The unwrapResponse() function just gets to the inner most HttpServletResponse assuming that is the beast that is closed to Tomcat internals (in my case, it is).

public static HttpServletResponse unwrapResponse(HttpServletResponse servletResp) {
  return ((servletResp instanceof HttpServletResponseWrapper w) ?
    unwrapResponse((HttpServletResponse)w.getResponse()) : servletResp);
}

The getField() method breaks the string given as the second argument into parts around the period (.) character, and then recursively extracts the object at that field, returning it.  The last argument is the type of the object.  I'll leave this one as an exercise for the reader.  These lines of code First get the socket from socket wrapper of the action hook in the CoyoteResponse of the Response object that's backing the outermost HttpServletResponse object given in resp.

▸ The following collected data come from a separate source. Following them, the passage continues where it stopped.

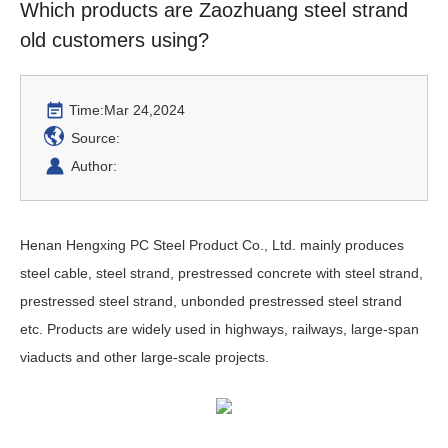
Which products are Zaozhuang steel strand
old customers using?
Time:
Mar 24,2024
Source:
Author:
Henan Hengxing PC Steel Product Co., Ltd. mainly produces
steel cable, steel strand, prestressed concrete with steel strand,
prestressed steel strand, unbonded prestressed steel strand
etc. Products are widely used in highways, railways, large-span
viaducts and other large-scale projects.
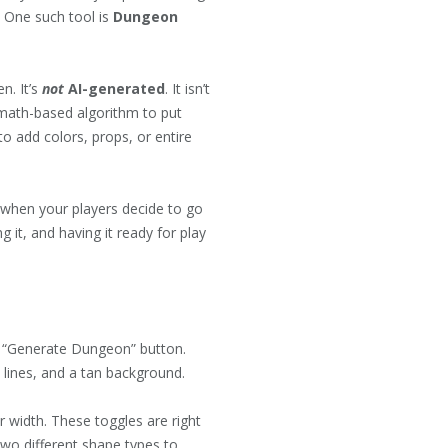
. One such tool is
Dungeon
n. It’s
not
AI-generated
. It isn’t
 math-based algorithm to put
o add colors, props, or entire
or when your players decide to go
 it, and having it ready for play
ue “Generate Dungeon” button.
k lines, and a tan background.
 width. These toggles are right
wo different shape types to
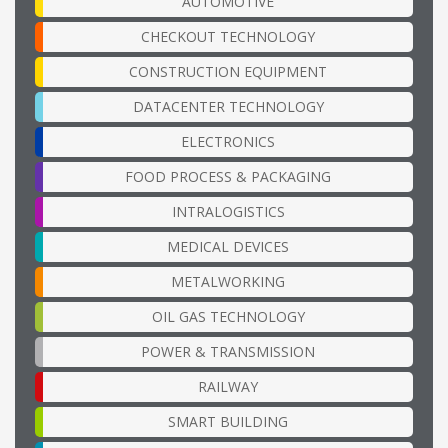
AUTOMOTIVE
CHECKOUT TECHNOLOGY
CONSTRUCTION EQUIPMENT
DATACENTER TECHNOLOGY
ELECTRONICS
FOOD PROCESS & PACKAGING
INTRALOGISTICS
MEDICAL DEVICES
METALWORKING
OIL GAS TECHNOLOGY
POWER & TRANSMISSION
RAILWAY
SMART BUILDING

The attempt() method just calls the callable (which is allowed to throw an exception), and returns, regardless of whether or not the attempt succeeds.  This is because I don't want this code to fail.

What's inside that callable is the critical code.  That uses the socketWrapper  to get the NIOChannel, and force a shutdown on both sides of the socket.  This is the hardest I can crash an inbound connection without messing with operating system calls, and it works in Tomcat 8.5, and I'm pretty certain it will work in Tomcat 10 as well.  I'll know in a couple of days once I get done migrating.

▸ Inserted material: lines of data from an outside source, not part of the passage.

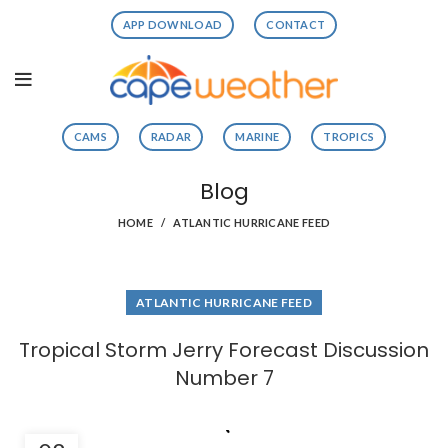
APP DOWNLOAD
CONTACT
CAMS
RADAR
MARINE
TROPICS
Blog
HOME
ATLANTIC HURRICANE FEED
ATLANTIC HURRICANE FEED
Tropical Storm Jerry Forecast Discussion
Number 7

This is truly evil code; however, it wouldn't exist without a purpose.  That is to test how the system responds when a socket goes randomly belly-up during a performance test.  Yes, this code is randomly triggered during performance testing whilst the application is attempting to make requests.  As much as possible, I've basically installed a robot walking through the server room and randomly pulling cables from the endpoint the application is trying to get to, without having any access to that room or the cables.

This is basically the code that it getting invoked by this ugliness (that link is for Java 8, I'm actually using JDK 17 and previously used JDK11).  You might find this technique useful yourself.  I find it's a lot better than having to pull my wired connection a dozen or more times for my weekly performance test.  Yes, this runs in a scheduled automated test at least once a week.